Terry, thanks for the help, that is where is was going wrong, I thought that an inkjet transfer was essentially the same as a plastisol but just printed using a inkjet and not silk screens.

Looks like im in the market for a cutter further down the line


----------



## Jrs4life1 (Sep 17, 2008)

Hey, I know that this is way too much for me. Im trying to get into this Business and need a lot of help! I have no clue as to what you guys are talking about. What is plastisol? I made a few T shirts for my daughters Basketball team as well as my team and I just took some sissors and cut around the design and ironed it on with a iron. I now have a few schools and rec centers that want to pay me to do their T shirts, so I purchased a heat press. I dont even know where to get good transfer paper, I went to walmart!


----------



## DTFuqua (Jun 26, 2008)

Don't buy your transfers at wally world. If you ever get anything worth using, you'll be very lucky and aren't likely to get it there repeatedly. Find Jet Pro Soft Stretch for lights and Alpha Gold for darks There are other papers that are good but these are what I use and they give at worst, decent results and at best, they are pretty good. I would do things differently If I had it to do over again.

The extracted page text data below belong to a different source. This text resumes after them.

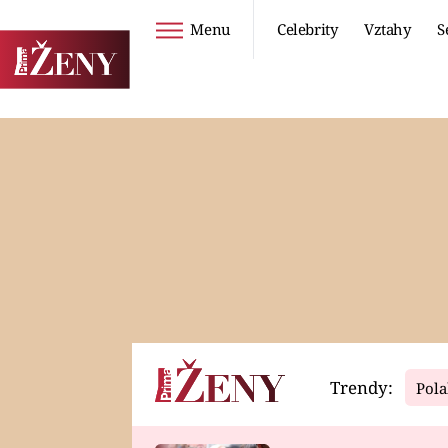
Menu
Celebrity
Vztahy
S
Seriály
Životní styl
ZOO
DIETY A HUBNUTÍ
PROSTŘENO!
CESTOVÁNÍ A
DOVOLENÁ
DUCH
ZDRAVÍ
Trendy:
Pola
Horoskopy
Video
ASTROČLÁNKY
SERIÁLY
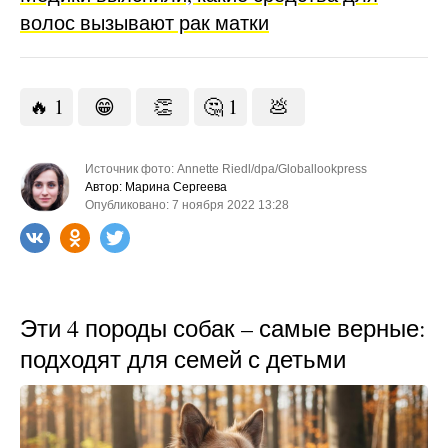
волос вызывают рак матки
🔥
1
😁
👏
🤔
1
💩
Источник фото: Annette Riedl/dpa/Globallookpress
Автор: Марина Сергеева
Опубликовано: 7 ноября 2022 13:28
Эти 4 породы собак – самые верные:
подходят для семей с детьми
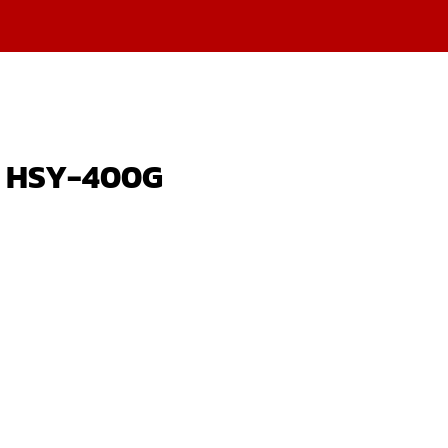
ุ่น HSY-400G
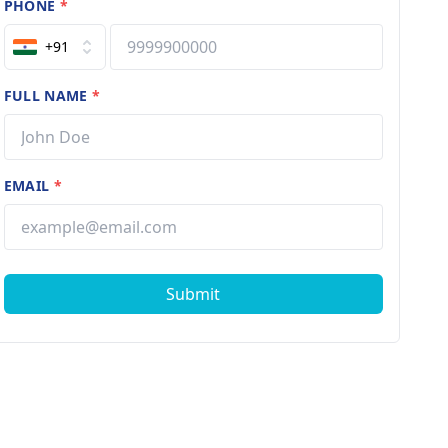
PHONE
*
+91
FULL NAME
*
EMAIL
*
Submit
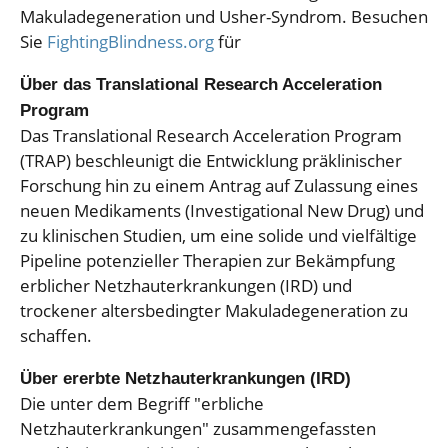
Makuladegeneration und Usher-Syndrom. Besuchen
Sie
FightingBlindness.org
für
Über das Translational Research Acceleration
Program
Das Translational Research Acceleration Program
(TRAP) beschleunigt die Entwicklung präklinischer
Forschung hin zu einem Antrag auf Zulassung eines
neuen Medikaments (Investigational New Drug) und
zu klinischen Studien, um eine solide und vielfältige
Pipeline potenzieller Therapien zur Bekämpfung
erblicher Netzhauterkrankungen (IRD) und
trockener altersbedingter Makuladegeneration zu
schaffen.
Über ererbte Netzhauterkrankungen (IRD)
Die unter dem Begriff "erbliche
Netzhauterkrankungen" zusammengefassten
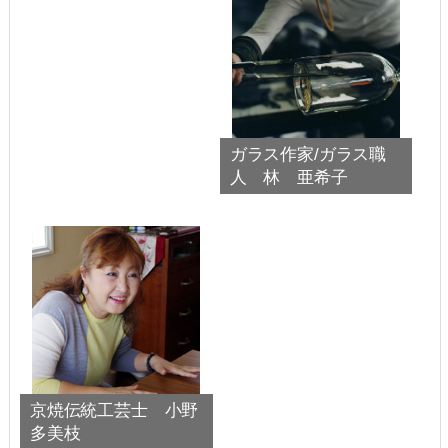
ガラス作家/ガラス職
人 林 亜希子
京焼伝統工芸士 小野
多美枝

I would start with a cutter and do sign work till I could get a heatpress and do vinyl transfers till I could get a good printer. As far where to get transferpapers, Try using the search on here. You'll get enough information to make a pretty decent decision as to what to get and where to find it at a good price. Be warned. The good papers aren't real cheep good luck.


----------



## DTFuqua (Jun 26, 2008)

Also play with the different paper settings and use an epson printer(concersus) to get the best color saturation without putting down too muck ink on the transfers


----------



## Jrs4life1 (Sep 17, 2008)

You guys are the BEST!!!!!!!!!!!!!!


----------